How to change the schema¶
How-to — evolve the XSD and propagate the change through the schema-driven pipeline.
The schema is the single source of truth, so changing it is a configuration change, not a redesign: models, validation, bindings and the schema docs all regenerate from it.
There are two schemas, regenerated together by make generate: schema/acoustic_dataset.xsd
(the output dataset) and schema/calculation_input.xsd (the calculation parameters). They are
different shapes — the builder expands the input parameters into the output dataset — so an
output change usually means touching the output schema, the builder, and possibly the input
schema if a new parameter is needed.
Steps¶
-
Edit the schema(s). Change
schema/acoustic_dataset.xsdand/orschema/calculation_input.xsd(the contracts). When you add or rename a type/element, put its definition prose inxs:annotation/xs:documentationso it rides through to the generated model docstrings and the schema reference. -
Regenerate the models.
Runsmake generatexsdataover both schemas and rewritessrc/acoustic_dataset/models/(output) andsrc/acoustic_dataset/input_models/(input). Do not hand-edit the result — it's a generated artifact (ADR 0008). Generation is pinned to the 3.9 toolchain so the output is byte-reproducible for the drift gate. -
Regenerate the schema reference.
Produces the HTML reference from the schema via xs3p (ADR 0011).make gen-schema-docs -
Update the builder.
src/acoustic_dataset/build.pyis the one place that knows element names — update it for any added/renamed/retyped fields. Generation code does not change. -
Update the example and golden file.

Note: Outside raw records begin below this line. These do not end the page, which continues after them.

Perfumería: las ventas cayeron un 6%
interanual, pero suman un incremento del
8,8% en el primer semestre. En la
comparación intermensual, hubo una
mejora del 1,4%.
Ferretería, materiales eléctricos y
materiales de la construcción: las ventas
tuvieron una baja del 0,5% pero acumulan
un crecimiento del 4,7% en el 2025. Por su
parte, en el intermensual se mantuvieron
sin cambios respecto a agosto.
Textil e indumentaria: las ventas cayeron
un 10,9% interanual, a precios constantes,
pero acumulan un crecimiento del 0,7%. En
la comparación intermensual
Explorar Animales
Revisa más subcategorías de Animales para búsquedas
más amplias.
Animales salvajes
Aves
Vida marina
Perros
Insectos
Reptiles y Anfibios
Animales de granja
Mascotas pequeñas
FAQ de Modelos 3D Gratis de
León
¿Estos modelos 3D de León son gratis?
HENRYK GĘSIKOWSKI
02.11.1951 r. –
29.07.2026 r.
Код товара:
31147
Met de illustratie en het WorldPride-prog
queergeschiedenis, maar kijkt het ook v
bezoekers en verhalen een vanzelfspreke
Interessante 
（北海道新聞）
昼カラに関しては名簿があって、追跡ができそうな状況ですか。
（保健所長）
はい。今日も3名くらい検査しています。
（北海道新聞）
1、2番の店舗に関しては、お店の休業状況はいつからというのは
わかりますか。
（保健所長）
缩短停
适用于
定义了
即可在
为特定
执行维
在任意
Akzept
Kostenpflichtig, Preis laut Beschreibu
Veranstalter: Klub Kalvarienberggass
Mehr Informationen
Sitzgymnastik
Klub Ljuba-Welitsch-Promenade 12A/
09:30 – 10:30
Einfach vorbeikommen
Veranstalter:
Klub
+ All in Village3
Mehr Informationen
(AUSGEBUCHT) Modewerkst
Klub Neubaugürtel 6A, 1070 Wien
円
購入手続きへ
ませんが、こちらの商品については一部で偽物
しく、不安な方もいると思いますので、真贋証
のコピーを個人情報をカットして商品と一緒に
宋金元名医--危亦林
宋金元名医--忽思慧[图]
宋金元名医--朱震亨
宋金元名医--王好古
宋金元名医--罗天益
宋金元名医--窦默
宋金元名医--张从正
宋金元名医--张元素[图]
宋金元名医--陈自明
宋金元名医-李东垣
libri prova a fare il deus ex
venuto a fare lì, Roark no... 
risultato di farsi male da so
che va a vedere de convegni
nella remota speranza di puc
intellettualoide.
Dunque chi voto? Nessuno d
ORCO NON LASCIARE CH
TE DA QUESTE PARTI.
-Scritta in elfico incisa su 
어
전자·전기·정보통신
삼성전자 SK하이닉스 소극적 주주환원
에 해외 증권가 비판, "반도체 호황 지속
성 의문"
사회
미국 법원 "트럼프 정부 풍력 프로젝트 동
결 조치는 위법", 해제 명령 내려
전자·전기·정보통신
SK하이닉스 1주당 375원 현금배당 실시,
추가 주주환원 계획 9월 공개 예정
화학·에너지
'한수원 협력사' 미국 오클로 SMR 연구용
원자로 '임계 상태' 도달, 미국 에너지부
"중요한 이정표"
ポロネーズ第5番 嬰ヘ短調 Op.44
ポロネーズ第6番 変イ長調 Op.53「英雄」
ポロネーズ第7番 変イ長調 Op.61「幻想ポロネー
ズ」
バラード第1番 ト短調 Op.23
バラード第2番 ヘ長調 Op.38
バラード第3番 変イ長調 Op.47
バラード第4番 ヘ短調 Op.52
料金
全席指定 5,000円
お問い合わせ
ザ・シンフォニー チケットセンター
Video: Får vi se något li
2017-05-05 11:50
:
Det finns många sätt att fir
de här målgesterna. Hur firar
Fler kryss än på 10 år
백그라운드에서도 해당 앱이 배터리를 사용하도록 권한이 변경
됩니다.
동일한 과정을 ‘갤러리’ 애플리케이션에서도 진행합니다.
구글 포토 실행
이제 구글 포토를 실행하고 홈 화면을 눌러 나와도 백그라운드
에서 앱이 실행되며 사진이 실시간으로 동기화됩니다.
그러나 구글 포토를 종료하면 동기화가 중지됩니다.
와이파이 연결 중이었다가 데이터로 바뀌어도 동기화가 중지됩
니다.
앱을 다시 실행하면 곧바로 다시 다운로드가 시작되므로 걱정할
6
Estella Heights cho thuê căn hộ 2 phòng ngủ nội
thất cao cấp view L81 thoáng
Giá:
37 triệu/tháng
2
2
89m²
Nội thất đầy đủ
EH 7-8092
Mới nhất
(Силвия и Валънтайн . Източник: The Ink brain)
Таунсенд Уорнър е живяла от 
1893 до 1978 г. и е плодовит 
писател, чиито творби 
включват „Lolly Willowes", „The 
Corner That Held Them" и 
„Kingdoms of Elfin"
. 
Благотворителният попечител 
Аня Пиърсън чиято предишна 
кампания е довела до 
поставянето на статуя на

Adjust
examples/calculation_input.xml(it must stay valid againstschema/calculation_input.xsd), then refresh the golden file if the new output is intended:Review the golden diff deliberately — it's the semantic gate.make pipeline # writes build/acoustic_dataset.xml cp build/acoustic_dataset.xml tests/golden/acoustic_dataset.xml -
Re-run the gates.
make verify # lint + type-check + tests + drift gate make pipeline # end-to-end: map -> serialise -> validate -> round-trip
Guard against schema-valid-but-different¶
If you have a known-good file from a prior process (e.g. one of the consumer's trial
files), drop it in examples/reference/ and compare:
make pipeline
python -m acoustic_dataset.cli compare build/acoustic_dataset.xml examples/reference/<file>.xml
A clean match exits 0; a meaningful difference prints a diff and exits non-zero — catching output that is schema-valid but differs from what a consumer depends on (ADR 0004).
What you should not touch¶
- Generated models (
src/acoustic_dataset/models/,src/acoustic_dataset/input_models/) — regenerate instead. - Generated HTML schema reference under
reference/schema/— regenerate instead. - The generation code — it's schema-agnostic by design.